All four cities relied on agriculture and fishing as their main economic activities for most of the 17th, 18th and 19th centuries, whereas São Sebastião served as a major sugar cane, coffea and tobacco production site. In the second half of the 20th century, the cities started to receive several tourists, mostly from São Paulo and nearby cities. This made it possible for the region to make money out of tourism, via hotels, restaurants, handicraft stores and nightclubs.

== Geography ==
The Serra do Mar mountain range dominates the landscape of the microregion. Urbanization took place in the plains between the mountains and the sea. The highest point is the Pico de São Sebastião (Saint Sebastian's Peak), in Ilhabela, at 1378 m above sea level. The oceanic climate sets the temperatures around the region between 20 and 30 °C for most of the year. Rain falls moderately, but it falls more frequently particularly in Ubatuba, which is the reason for the city's nickname Ubachuva (lit. Ubarain).

== Transportation ==

=== Highways ===
The only road crossing all the microregion (except for the island municipality of Ilhabela) is the BR-101, which runs near the sea and serves as the main connection between the cities. São Sebastião is the only city not to have a connection to the countryside. Caraguatatuba is connected to São José dos Campos via the Tamoios Highway. From Ubatuba, it is possible to reach Taubaté via the Oswaldo Cruz Highway.

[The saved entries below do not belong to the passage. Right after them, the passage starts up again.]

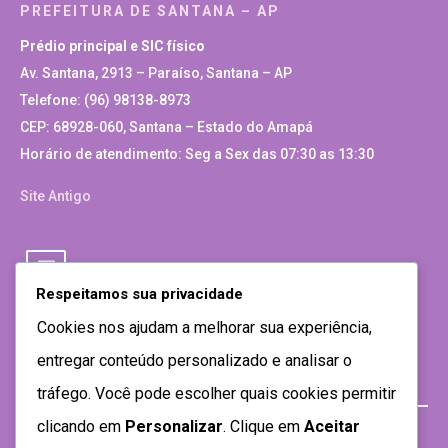
PREFEITURA DE SANTANA – AP
Prédio principal e SIC físico
Av. Santana, 2913 – Paraíso, Santana – AP
Telefone: (96) 98138-8973
CEP: 68928-060, Santana – Estado do Amapá
Horário de atendimento: Seg a Sex das 07:30 as 13:30
Site Antigo
Respeitamos sua privacidade
Cookies nos ajudam a melhorar sua experiência,
entregar conteúdo personalizado e analisar o
tráfego. Você pode escolher quais cookies permitir
clicando em
Personalizar
. Clique em
Aceitar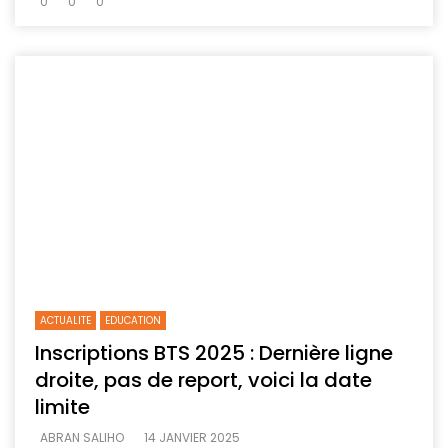
0
0
0
ACTUALITE
EDUCATION
Inscriptions BTS 2025 : Dernière ligne
droite, pas de report, voici la date
limite
ABRAN SALIHO
14 JANVIER 2025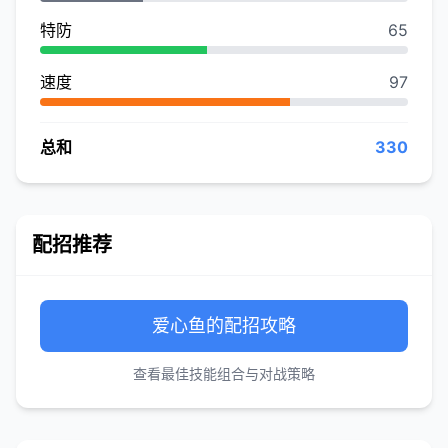
特防
65
速度
97
总和
330
配招推荐
爱心鱼的配招攻略
查看最佳技能组合与对战策略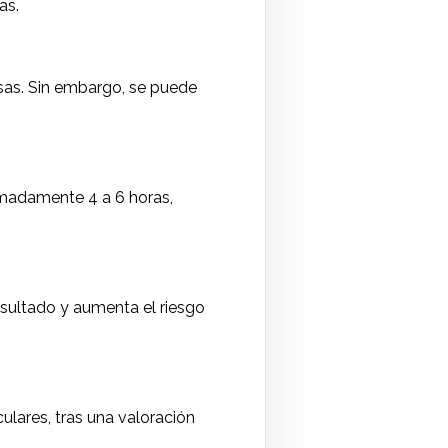
as.
osas. Sin embargo, se puede
imadamente 4 a 6 horas,
esultado y aumenta el riesgo
ulares, tras una valoración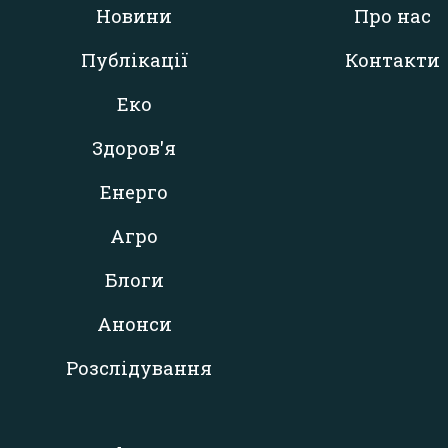
Новини
Про нас
Публікації
Контакти
Еко
Здоров'я
Енерго
Агро
Блоги
Анонси
Розслідування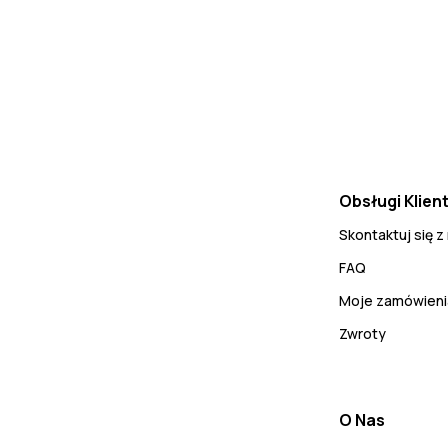
Obsługi Klien
Skontaktuj się z
FAQ
Moje zamówieni
Zwroty
O Nas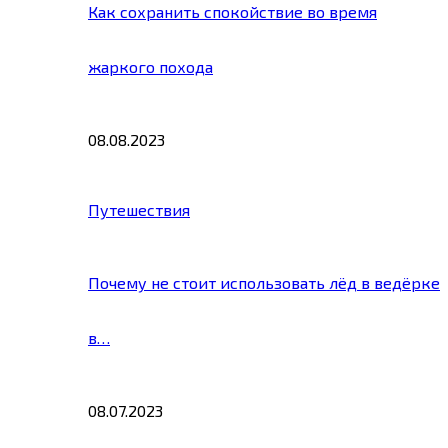
Как сохранить спокойствие во время
жаркого похода
08.08.2023
Путешествия
Почему не стоит использовать лёд в ведёрке
в…
08.07.2023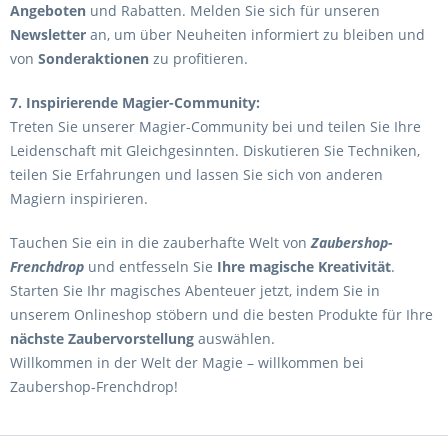
Angeboten
und Rabatten. Melden Sie sich für unseren
Newsletter
an, um über Neuheiten informiert zu bleiben und
von
Sonderaktionen
zu profitieren.
7. Inspirierende Magier-Community:
Treten Sie unserer Magier-Community bei und teilen Sie Ihre
Leidenschaft mit Gleichgesinnten. Diskutieren Sie Techniken,
teilen Sie Erfahrungen und lassen Sie sich von anderen
Magiern inspirieren.
Tauchen Sie ein in die zauberhafte Welt von
Zaubershop-
Frenchdrop
und entfesseln Sie
Ihre magische Kreativität
.
Starten Sie Ihr magisches Abenteuer jetzt, indem Sie in
unserem Onlineshop stöbern und die besten Produkte für Ihre
nächste Zaubervorstellung
auswählen.
Willkommen in der Welt der Magie – willkommen bei
Zaubershop-Frenchdrop!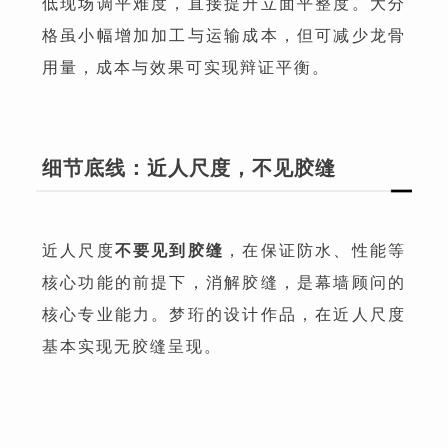
低现场调平难度，直接提升立面平整度。大分
格虽小幅增加加工与运输成本，但可减少龙骨
用量，成本与效果可实现辩证平衡。
细节底线：近人尺度，不见胶缝
近人尺度
不要见到胶缝
，在保证防水、性能等
核心功能的前提下，消解胶缝，是幕墙顾问的
核心专业能力。梦珩的设计作品，在近人尺度
基本实现无胶缝呈现。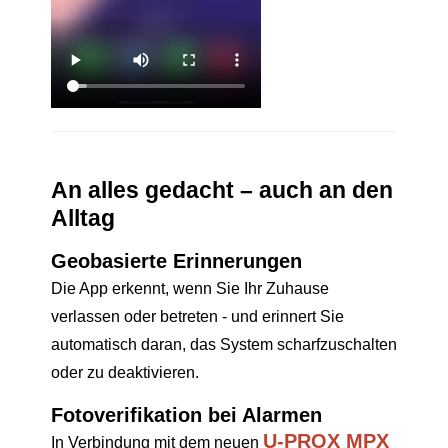
An alles gedacht – auch an den
Alltag
Geobasierte Erinnerungen
Die App erkennt, wenn Sie Ihr Zuhause
verlassen oder betreten - und erinnert Sie
automatisch daran, das System scharfzuschalten
oder zu deaktivieren.
Fotoverifikation bei Alarmen
U-PROX MPX
In Verbindung mit dem neuen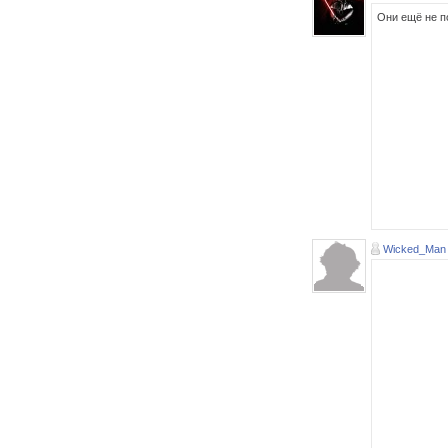
Они ещё не п
Wicked_Man 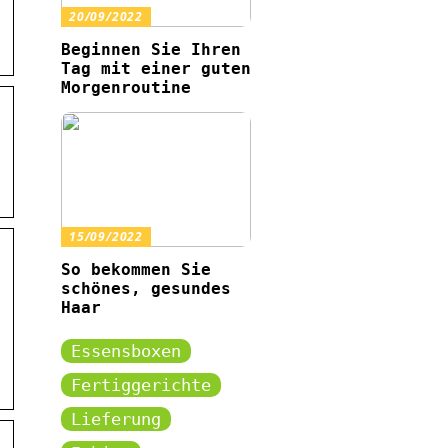
20/09/2022
Beginnen Sie Ihren
Tag mit einer guten
Morgenroutine
15/09/2022
So bekommen Sie
schönes, gesundes
Haar
Essensboxen
Fertiggerichte
Lieferung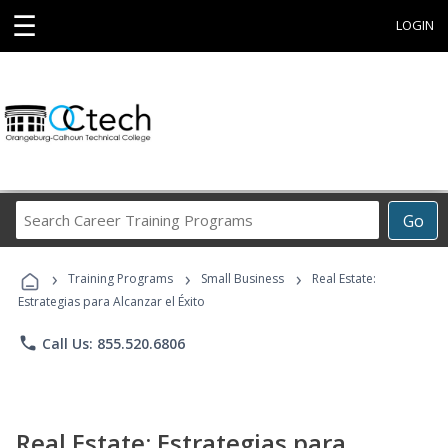
☰
LOGIN
Search
Go
Career
Training
›
›
›
Programs
Training Programs
Small Business
Real Estate:
Estrategias para Alcanzar el Éxito
phone
Call Us: 855.520.6806
Real Estate: Estrategias para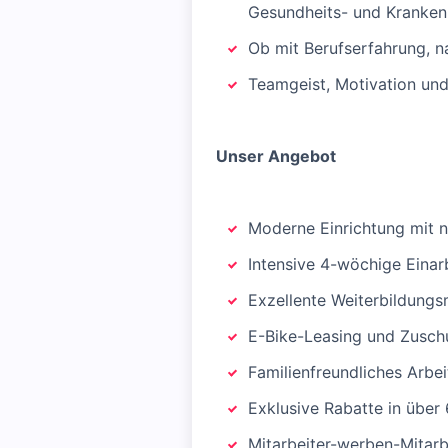
Gesundheits- und Krankenp
Ob mit Berufserfahrung, n
Teamgeist, Motivation un
Unser Angebot
Moderne Einrichtung mit 
Intensive 4-wöchige Einar
Exzellente Weiterbildungs
E-Bike-Leasing und Zuschu
Familienfreundliches Arbe
Exklusive Rabatte in über
Mitarbeiter-werben-Mitarb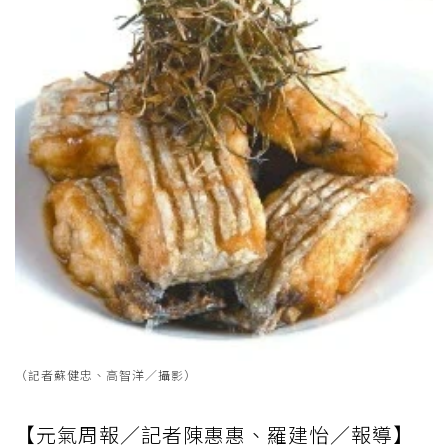
（記者蘇健忠、高智洋／攝影）
【元氣周報／記者陳惠惠、羅建怡／報導】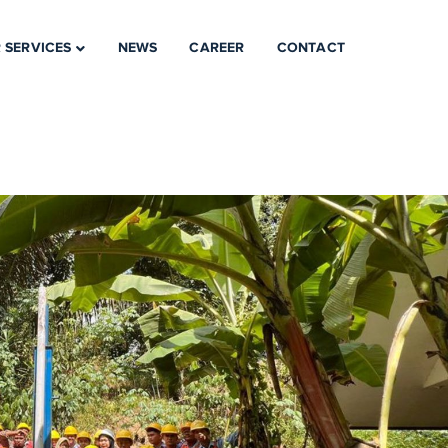
 SERVICES
NEWS
CAREER
CONTACT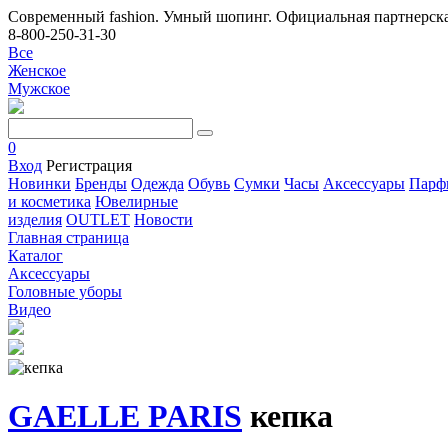
Современный fashion. Умный шопинг. Официальная партнерска
8-800-250-31-30
Все
Женское
Мужское
0
Вход
Регистрация
Новинки
Бренды
Одежда
Обувь
Сумки
Часы
Аксессуары
Парф
и косметика
Ювелирные
изделия
OUTLET
Новости
Главная страница
Каталог
Аксессуары
Головные уборы
Видео
GAELLE PARIS
кепка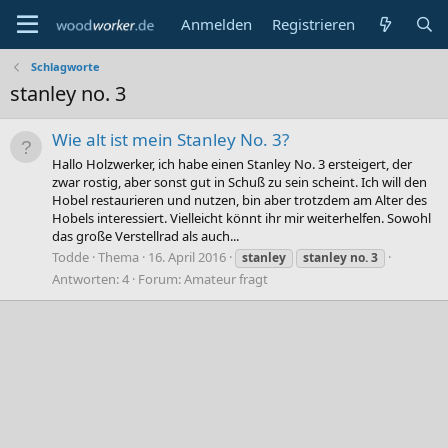
Anmelden
Registrieren
Schlagworte
stanley no. 3
Wie alt ist mein Stanley No. 3?
Hallo Holzwerker, ich habe einen Stanley No. 3 ersteigert, der
zwar rostig, aber sonst gut in Schuß zu sein scheint. Ich will den
Hobel restaurieren und nutzen, bin aber trotzdem am Alter des
Hobels interessiert. Vielleicht könnt ihr mir weiterhelfen. Sowohl
das große Verstellrad als auch...
Todde
Thema
16. April 2016
stanley
stanley
no.
3
Antworten: 4
Forum:
Amateur fragt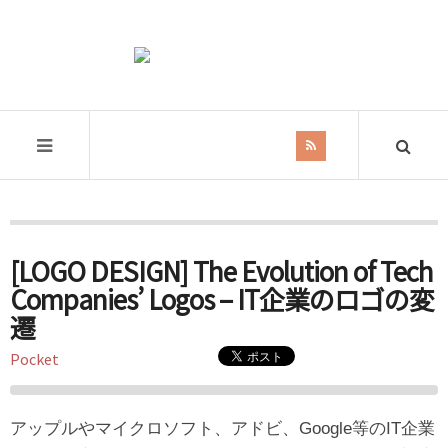
Tag Archives:
Font
[LOGO DESIGN] The Evolution of Tech
Companies’ Logos – IT企業のロゴの変
遷
Pocket
アップルやマイクロソフト、アドビ、Google等のIT企業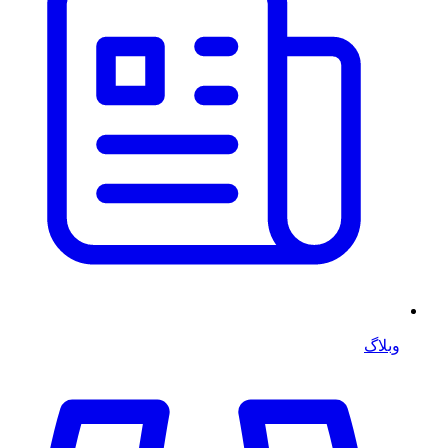
وبلاگ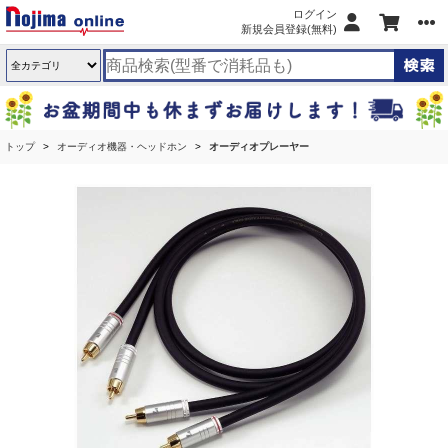
ログイン
新規会員登録(無料)
トップ
オーディオ機器・ヘッドホン
オーディオプレーヤー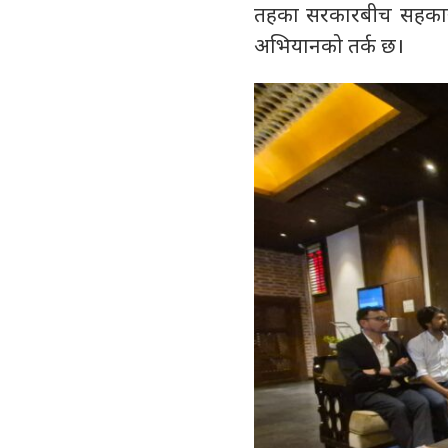
तहका सरकारबीच सहकार्य
अभियानको तर्क छ।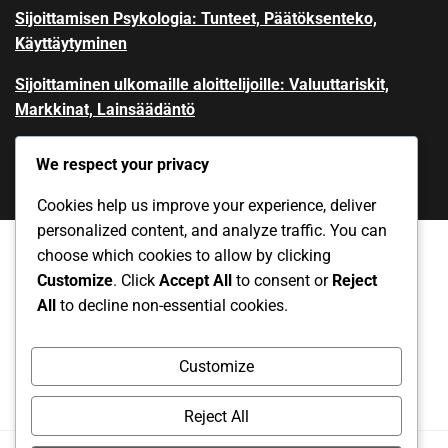
Sijoittamisen Psykologia: Tunteet, Päätöksenteko,
Käyttäytyminen
Sijoittaminen ulkomaille aloittelijoille: Valuuttariskit,
Markkinat, Lainsäädäntö
We respect your privacy
Cookies help us improve your experience, deliver
personalized content, and analyze traffic. You can
choose which cookies to allow by clicking
Customize
. Click
Accept All
to consent or
Reject
Yksityisyytesi
Ota yhteys
Evästeet ja seuranta
All
to decline non-essential cookies.
Käyttöehdot
Meidän tarinamme
Customize
Reject All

To reach Ilhabela, the island is only accessible via the ferry boats departing from São Sebastião. The crossing takes 15 minutes, although sometimes people must wait more than an hour to take the boat.

=== Air ===
Ubatuba Airport is the only one in the microregion. It operates from sunrise to sunset only, and it is used mainly for non-commercial flights. It has a single 930 m asphalt 09/27 runway.